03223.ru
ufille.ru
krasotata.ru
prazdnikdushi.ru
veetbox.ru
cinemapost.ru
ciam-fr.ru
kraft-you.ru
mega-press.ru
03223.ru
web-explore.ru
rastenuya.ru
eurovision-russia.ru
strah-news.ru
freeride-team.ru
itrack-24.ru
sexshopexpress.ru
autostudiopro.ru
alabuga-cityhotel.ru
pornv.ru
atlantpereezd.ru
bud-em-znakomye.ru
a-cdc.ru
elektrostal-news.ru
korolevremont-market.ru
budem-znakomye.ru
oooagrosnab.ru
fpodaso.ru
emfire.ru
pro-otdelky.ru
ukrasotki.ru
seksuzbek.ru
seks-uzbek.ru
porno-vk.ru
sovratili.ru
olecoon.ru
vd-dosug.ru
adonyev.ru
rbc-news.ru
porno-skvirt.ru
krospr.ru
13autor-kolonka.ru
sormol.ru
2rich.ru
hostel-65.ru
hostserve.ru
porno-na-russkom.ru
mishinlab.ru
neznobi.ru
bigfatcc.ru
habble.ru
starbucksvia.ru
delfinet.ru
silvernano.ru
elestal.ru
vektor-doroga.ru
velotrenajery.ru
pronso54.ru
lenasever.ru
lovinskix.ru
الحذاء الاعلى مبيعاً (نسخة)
══════
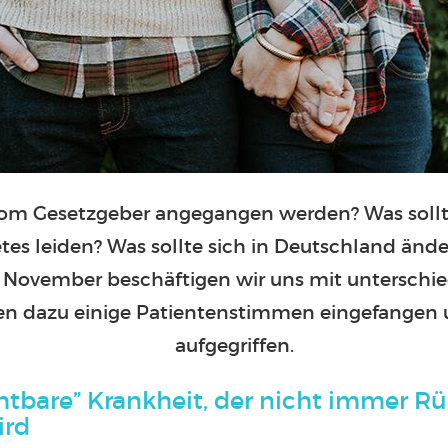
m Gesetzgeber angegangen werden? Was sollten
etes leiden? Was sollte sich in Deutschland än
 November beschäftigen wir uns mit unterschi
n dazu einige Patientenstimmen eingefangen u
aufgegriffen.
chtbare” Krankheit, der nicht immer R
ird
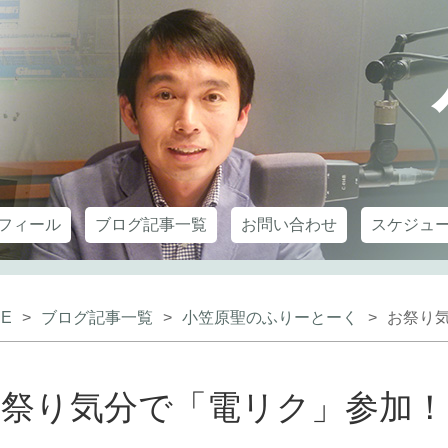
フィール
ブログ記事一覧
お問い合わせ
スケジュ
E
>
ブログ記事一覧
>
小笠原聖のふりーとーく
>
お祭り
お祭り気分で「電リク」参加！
══════
Check the listing above for "news". Show every line where it turns up.

strah-news.ru
elektrostal-news.ru
rbc-news.ru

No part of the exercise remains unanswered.